(Data entries)
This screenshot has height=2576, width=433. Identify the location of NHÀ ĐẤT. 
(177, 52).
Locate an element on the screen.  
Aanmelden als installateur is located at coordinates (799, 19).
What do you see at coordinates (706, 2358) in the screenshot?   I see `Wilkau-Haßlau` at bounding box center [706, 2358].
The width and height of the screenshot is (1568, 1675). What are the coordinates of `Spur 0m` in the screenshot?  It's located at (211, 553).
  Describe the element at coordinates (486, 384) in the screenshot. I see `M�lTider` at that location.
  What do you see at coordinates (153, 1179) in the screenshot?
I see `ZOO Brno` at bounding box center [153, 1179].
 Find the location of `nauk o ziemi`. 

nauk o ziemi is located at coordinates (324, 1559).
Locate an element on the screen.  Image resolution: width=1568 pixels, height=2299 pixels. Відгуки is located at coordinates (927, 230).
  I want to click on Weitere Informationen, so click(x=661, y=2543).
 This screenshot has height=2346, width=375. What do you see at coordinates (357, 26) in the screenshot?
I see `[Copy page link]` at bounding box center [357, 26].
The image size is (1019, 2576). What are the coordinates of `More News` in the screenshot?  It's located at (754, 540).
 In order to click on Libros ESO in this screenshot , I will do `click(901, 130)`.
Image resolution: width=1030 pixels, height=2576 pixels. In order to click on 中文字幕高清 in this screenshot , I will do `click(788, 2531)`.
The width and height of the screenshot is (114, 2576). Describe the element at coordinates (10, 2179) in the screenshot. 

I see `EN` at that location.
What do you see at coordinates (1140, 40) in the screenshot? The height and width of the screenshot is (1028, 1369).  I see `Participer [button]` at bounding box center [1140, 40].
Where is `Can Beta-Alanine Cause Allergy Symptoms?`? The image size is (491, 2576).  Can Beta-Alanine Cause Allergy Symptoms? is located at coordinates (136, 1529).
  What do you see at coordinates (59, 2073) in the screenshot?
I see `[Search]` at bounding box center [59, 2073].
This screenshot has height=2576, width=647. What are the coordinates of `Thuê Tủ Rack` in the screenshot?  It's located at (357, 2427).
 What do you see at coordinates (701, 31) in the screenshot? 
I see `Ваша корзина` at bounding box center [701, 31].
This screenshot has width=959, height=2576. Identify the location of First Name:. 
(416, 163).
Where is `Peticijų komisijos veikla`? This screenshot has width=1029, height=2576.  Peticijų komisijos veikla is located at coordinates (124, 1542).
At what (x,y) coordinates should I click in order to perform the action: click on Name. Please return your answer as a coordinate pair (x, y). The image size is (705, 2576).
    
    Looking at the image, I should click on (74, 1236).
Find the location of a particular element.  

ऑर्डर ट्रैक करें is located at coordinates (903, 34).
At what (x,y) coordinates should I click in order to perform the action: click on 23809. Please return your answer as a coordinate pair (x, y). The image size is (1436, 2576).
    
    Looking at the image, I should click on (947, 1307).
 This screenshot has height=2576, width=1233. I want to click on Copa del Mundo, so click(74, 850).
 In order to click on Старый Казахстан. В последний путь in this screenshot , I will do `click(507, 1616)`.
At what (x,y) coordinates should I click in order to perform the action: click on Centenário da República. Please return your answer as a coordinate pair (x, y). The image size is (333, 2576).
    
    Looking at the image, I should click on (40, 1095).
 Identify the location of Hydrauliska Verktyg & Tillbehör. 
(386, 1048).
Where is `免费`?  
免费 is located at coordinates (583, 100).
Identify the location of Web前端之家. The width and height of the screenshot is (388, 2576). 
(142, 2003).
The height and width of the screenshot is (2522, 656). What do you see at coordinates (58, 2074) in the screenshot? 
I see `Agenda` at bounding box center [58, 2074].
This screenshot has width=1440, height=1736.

• Work item: Return the data above in full, keeping each line exactly as it stands.

• Response to the task:
This screenshot has height=2576, width=433. Identify the location of NHÀ ĐẤT. 
(177, 52).
Locate an element on the screen.  
Aanmelden als installateur is located at coordinates (799, 19).
What do you see at coordinates (706, 2358) in the screenshot?   I see `Wilkau-Haßlau` at bounding box center [706, 2358].
The width and height of the screenshot is (1568, 1675). What are the coordinates of `Spur 0m` in the screenshot?  It's located at (211, 553).
  Describe the element at coordinates (486, 384) in the screenshot. I see `M�lTider` at that location.
  What do you see at coordinates (153, 1179) in the screenshot?
I see `ZOO Brno` at bounding box center [153, 1179].
 Find the location of `nauk o ziemi`. 

nauk o ziemi is located at coordinates (324, 1559).
Locate an element on the screen.  Image resolution: width=1568 pixels, height=2299 pixels. Відгуки is located at coordinates (927, 230).
  I want to click on Weitere Informationen, so click(x=661, y=2543).
 This screenshot has height=2346, width=375. What do you see at coordinates (357, 26) in the screenshot?
I see `[Copy page link]` at bounding box center [357, 26].
The image size is (1019, 2576). What are the coordinates of `More News` in the screenshot?  It's located at (754, 540).
 In order to click on Libros ESO in this screenshot , I will do `click(901, 130)`.
Image resolution: width=1030 pixels, height=2576 pixels. In order to click on 中文字幕高清 in this screenshot , I will do `click(788, 2531)`.
The width and height of the screenshot is (114, 2576). Describe the element at coordinates (10, 2179) in the screenshot. 

I see `EN` at that location.
What do you see at coordinates (1140, 40) in the screenshot? The height and width of the screenshot is (1028, 1369).  I see `Participer [button]` at bounding box center [1140, 40].
Where is `Can Beta-Alanine Cause Allergy Symptoms?`? The image size is (491, 2576).  Can Beta-Alanine Cause Allergy Symptoms? is located at coordinates (136, 1529).
  What do you see at coordinates (59, 2073) in the screenshot?
I see `[Search]` at bounding box center [59, 2073].
This screenshot has height=2576, width=647. What are the coordinates of `Thuê Tủ Rack` in the screenshot?  It's located at (357, 2427).
 What do you see at coordinates (701, 31) in the screenshot? 
I see `Ваша корзина` at bounding box center [701, 31].
This screenshot has width=959, height=2576. Identify the location of First Name:. 
(416, 163).
Where is `Peticijų komisijos veikla`? This screenshot has width=1029, height=2576.  Peticijų komisijos veikla is located at coordinates (124, 1542).
At what (x,y) coordinates should I click in order to perform the action: click on Name. Please return your answer as a coordinate pair (x, y). The image size is (705, 2576).
    
    Looking at the image, I should click on (74, 1236).
Find the location of a particular element.  

ऑर्डर ट्रैक करें is located at coordinates (903, 34).
At what (x,y) coordinates should I click in order to perform the action: click on 23809. Please return your answer as a coordinate pair (x, y). The image size is (1436, 2576).
    
    Looking at the image, I should click on (947, 1307).
 This screenshot has height=2576, width=1233. I want to click on Copa del Mundo, so click(74, 850).
 In order to click on Старый Казахстан. В последний путь in this screenshot , I will do `click(507, 1616)`.
At what (x,y) coordinates should I click in order to perform the action: click on Centenário da República. Please return your answer as a coordinate pair (x, y). The image size is (333, 2576).
    
    Looking at the image, I should click on (40, 1095).
 Identify the location of Hydrauliska Verktyg & Tillbehör. 
(386, 1048).
Where is `免费`?  
免费 is located at coordinates (583, 100).
Identify the location of Web前端之家. The width and height of the screenshot is (388, 2576). 
(142, 2003).
The height and width of the screenshot is (2522, 656). What do you see at coordinates (58, 2074) in the screenshot? 
I see `Agenda` at bounding box center [58, 2074].
This screenshot has width=1440, height=1736.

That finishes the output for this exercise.